As for the growth forecast for 2015, Rhee said that next month’s update would put into account emerging “uncertainties in the global economy, especially the possibility of interest rate increase in the United States and geopolitical tensions,” which had resulted in increasing downside risks.
Rhee pointed out that an increase in US interest rates expected by early next year or even earlier would bring up cost of financing, which could have some impact on growth rates.
Still, the Philippines as well as other emerging Asian economies are poised to be in a better position to withstand the higher US rates as capital flows had been recently returning to the region, he said.
In the Philippines’ case, Rhee said its economy has had a “stellar performance” thus far on the back of “good financial and macroeconomic conditions.”
“In the short term, macro-management is in a good shape,” the IMF official said.
The economic expansion being enjoyed by the country, however, might not be sustained if structural reforms were not implemented, especially in infrastructure development, fiscal management and poverty alleviation, Rhee said.
“The issues are for medium- and long-term growth. The Philippine government should address inequality, expedite infrastructure investments and implement fiscal reforms to widen the revenue base,” he said.
In the case of infrastructure, Rhee noted that disbursement for the sector has slightly slowed down.

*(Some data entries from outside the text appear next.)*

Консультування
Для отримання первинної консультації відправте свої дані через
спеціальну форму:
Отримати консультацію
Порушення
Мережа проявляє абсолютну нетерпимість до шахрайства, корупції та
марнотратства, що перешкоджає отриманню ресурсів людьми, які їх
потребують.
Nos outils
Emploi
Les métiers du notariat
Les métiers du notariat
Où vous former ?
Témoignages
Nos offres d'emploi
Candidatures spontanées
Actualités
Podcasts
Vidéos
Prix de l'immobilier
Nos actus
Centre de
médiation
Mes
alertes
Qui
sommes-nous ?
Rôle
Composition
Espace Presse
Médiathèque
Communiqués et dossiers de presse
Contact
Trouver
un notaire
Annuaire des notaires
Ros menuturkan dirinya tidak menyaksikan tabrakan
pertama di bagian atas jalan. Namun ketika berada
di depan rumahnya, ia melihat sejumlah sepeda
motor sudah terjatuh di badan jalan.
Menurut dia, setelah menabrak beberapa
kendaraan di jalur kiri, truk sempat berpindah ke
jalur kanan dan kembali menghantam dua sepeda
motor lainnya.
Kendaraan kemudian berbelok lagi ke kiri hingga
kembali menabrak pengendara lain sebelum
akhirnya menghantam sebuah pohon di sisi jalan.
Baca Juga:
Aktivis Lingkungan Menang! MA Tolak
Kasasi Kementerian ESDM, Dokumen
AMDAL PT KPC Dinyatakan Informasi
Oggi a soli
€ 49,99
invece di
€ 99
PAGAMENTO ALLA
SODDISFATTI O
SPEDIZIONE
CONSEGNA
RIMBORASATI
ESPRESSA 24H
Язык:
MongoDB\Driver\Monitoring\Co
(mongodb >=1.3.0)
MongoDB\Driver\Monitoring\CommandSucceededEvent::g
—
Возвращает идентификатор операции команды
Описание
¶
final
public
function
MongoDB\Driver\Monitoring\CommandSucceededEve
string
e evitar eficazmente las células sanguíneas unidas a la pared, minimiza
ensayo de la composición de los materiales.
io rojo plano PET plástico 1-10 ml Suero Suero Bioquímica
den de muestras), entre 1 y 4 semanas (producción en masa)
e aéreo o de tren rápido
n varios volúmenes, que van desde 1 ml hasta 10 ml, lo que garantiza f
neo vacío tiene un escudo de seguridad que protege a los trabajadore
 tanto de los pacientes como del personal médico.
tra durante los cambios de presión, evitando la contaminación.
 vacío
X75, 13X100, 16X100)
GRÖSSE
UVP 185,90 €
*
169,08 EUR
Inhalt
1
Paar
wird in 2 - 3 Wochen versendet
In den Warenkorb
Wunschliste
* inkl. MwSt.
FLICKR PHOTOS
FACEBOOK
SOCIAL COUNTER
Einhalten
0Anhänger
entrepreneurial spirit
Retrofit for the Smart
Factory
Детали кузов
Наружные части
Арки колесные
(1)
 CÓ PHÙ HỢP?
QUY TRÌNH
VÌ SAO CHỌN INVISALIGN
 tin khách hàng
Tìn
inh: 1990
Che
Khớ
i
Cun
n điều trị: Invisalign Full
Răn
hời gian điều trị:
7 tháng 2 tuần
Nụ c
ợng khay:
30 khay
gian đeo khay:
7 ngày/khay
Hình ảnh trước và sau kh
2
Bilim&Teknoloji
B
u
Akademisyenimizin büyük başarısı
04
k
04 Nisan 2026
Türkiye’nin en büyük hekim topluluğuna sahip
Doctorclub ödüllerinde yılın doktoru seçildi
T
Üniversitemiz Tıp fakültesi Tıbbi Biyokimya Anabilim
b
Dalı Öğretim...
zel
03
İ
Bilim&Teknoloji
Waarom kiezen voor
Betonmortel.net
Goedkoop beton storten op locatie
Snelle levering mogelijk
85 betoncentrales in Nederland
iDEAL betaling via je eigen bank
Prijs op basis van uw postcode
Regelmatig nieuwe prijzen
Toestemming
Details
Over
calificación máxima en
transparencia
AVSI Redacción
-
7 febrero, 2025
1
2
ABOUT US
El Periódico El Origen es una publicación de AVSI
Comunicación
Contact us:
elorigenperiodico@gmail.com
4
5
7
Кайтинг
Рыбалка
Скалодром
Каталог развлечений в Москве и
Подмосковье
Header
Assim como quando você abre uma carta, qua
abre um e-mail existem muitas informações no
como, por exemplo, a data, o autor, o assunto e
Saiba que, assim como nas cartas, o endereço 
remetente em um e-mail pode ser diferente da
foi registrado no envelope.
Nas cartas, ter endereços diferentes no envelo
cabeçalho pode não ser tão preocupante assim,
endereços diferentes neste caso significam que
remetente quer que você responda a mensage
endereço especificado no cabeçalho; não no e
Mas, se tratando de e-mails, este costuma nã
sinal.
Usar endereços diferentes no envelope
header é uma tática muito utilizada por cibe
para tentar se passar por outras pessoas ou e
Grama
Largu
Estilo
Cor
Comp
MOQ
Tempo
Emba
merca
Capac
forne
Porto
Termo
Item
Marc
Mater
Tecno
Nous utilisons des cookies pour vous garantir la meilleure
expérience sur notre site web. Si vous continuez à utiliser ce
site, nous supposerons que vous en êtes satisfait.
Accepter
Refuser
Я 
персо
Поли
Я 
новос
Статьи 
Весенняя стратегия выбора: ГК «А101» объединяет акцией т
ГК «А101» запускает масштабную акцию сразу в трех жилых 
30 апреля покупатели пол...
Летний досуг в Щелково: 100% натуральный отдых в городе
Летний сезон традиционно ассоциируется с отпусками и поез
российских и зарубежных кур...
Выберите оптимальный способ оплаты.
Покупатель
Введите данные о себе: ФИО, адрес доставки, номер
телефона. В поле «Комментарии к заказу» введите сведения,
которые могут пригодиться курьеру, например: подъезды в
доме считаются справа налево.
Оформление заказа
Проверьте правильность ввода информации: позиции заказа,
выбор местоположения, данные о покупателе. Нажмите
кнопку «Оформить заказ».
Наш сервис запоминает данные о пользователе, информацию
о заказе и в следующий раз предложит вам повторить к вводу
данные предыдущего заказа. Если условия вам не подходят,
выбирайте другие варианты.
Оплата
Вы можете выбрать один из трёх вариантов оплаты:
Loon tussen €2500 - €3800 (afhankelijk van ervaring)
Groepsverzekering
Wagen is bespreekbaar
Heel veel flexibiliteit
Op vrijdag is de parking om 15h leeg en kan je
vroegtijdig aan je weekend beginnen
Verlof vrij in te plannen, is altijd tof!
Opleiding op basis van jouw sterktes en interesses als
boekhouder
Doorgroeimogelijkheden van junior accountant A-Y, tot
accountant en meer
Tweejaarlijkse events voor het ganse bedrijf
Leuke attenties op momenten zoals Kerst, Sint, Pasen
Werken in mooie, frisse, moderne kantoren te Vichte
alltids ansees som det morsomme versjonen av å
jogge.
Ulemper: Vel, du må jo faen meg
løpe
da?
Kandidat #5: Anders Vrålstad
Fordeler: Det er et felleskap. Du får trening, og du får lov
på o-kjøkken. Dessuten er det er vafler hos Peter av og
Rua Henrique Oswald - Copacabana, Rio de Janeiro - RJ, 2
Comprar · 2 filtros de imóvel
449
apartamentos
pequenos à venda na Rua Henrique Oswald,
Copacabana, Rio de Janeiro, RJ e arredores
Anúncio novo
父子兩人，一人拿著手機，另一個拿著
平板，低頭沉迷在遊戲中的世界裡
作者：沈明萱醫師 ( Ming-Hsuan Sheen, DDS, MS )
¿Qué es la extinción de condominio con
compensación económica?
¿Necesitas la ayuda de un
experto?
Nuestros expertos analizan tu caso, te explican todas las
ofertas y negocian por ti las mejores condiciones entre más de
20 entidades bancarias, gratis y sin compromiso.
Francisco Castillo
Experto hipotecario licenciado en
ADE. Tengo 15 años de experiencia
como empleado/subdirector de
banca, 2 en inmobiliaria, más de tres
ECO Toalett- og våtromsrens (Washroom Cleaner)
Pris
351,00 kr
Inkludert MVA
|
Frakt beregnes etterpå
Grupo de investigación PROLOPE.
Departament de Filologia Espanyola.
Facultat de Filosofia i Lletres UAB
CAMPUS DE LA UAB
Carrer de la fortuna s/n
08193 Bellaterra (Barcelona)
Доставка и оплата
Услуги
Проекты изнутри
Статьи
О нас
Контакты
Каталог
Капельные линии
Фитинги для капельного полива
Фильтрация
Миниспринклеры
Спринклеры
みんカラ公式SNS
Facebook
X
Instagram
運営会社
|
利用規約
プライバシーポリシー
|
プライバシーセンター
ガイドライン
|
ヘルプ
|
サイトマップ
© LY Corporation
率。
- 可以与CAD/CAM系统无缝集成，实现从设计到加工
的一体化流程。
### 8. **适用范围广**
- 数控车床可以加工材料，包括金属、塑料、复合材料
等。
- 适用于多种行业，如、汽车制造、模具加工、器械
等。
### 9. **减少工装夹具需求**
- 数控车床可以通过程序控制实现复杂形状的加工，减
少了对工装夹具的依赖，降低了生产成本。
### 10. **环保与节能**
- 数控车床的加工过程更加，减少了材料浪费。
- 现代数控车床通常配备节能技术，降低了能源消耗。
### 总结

“The IMF’s recommendation is we encourage [the Philippine government] to slightly increase the budget deficit up to 2 percent to enhance the infrastructure investment.”
It also did not help that structural bottlenecks were delaying the rollout of projects that were mostly part of the Aquino administration’s centerpiece public-private partnership (PPP) program, he said.
Rhee said one hindrance to infrastructure development was the “lack of competition.” For Shanaka Jayanath Peiris, the IMF’s resident representative to the Philippines, lifting restrictions on foreign participation in infrastructure projects would foster competition.
Rhee also advised the government to “pick good projects which can be viable with small incentives to the private sector” in order to make the PPP initiative work while minimizing fiscal leaks.
The IMF official has been in the country since Tuesday and will be here until Thursday to meet with BSP and finance officials.